I think the book could be revised to be more befitting to the modern societal values. I would not recommend this book at all. A lot of condescending waffle.
I didn't even manage the first chapter. Example- Sue should not comment if Tom is driving and is lost as he will feel unappreciated - when Sue doesn't comment, Tom feels valued and appreciates her consideration. WTF? It's like reading a Woman's own guide from the 1950s. This is just brain numbing rubbish
This is a relationship book for adult men and women… yet it is written for children, smart last year primary school children who have a limitless attention span. The idea that men and women are from different planets and forgot they’re not the same, isn’t just on the cover, it’s not even just in the intro (which is a good place for it), it’s in the entire book. Every page is so condescendingly simplistic, I felt like I was watching one of Laci Greens old YouTube videos on sex ed.
And much like Laci Greens old content, most of it isn’t necessarily bad advice, the problem is that it genuinely doesn’t know exactly what it is talking about, yet it’s stating opinions as if it’s proven fact.
Now there are differences between the sexes, in fact there’s far more difference than similarities, but there are some similarities. This book goes on as if there are none, it just makes blanket black and white generalizations about the sexes, that doesn’t take into account the grey. As such, the generalisations are wrong.
For example, he talks about how when women complain about issues, they don’t want to have solutions, they just want to empathized with, while men don’t want to be empathized with when complaining about problems, because men only complain about something if they want advice. Now to some extent this is true, it might even be more true than false, but it is at least partly false. As a man myself, there has been some times in my life where I haven’t been at my strongest, and just needed to vent and have someone validate it, and in my life at least 3 different women have responded to me like this unempathetically with advice. But as far as this book is concerned, that cross over never happens.

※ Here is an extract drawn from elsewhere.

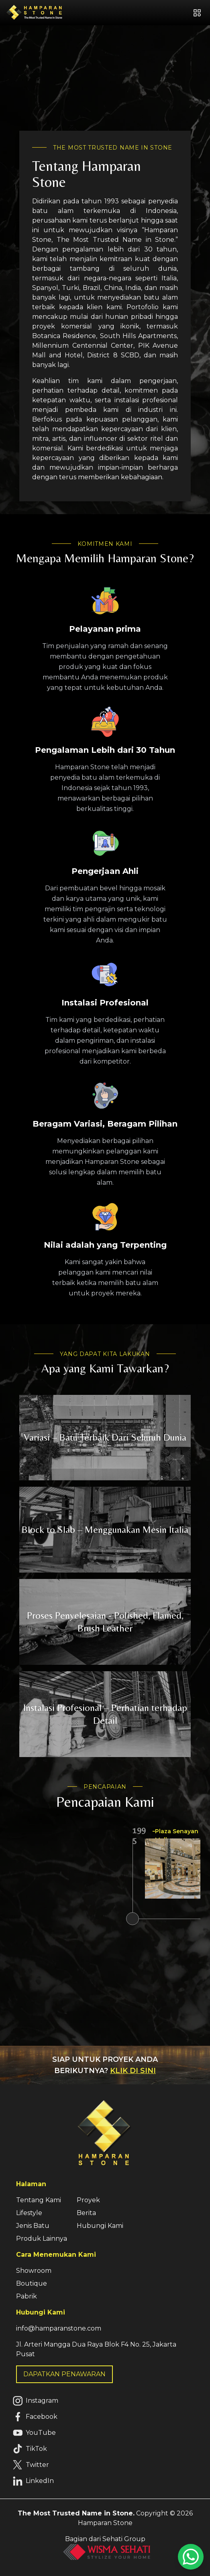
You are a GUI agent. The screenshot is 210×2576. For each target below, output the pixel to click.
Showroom (33, 2270)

Honestly, this reads as a man who has generalized himself as a representative of all men, and his wife as a representative of all women, not accounting any of those differences to personality type or upbringing, and accounting all of them to innate gender. And he’s done so with short, overly simplistic, black and white metaphors, stretched to ridiculous excess.
Seriously, all books have filler, that’s par for the course. If a book doesn’t have filler it’s either a pamphlet, or a really good book. I have never seen so much filler in my life. The second chapter can literally be done in one sentence that it does in 15 pages, and still has the exact same amount of information provided: “Emotional people don’t want advise, they want empathy, for people only want advise when they ask for it”. How does someone stretch a sentence like that into 15 pages and not add any more value to it what so ever?
Honestly, this just makes me think there needs to be a case study to find out why things like this or Laci Greens old content become so popular in the first place.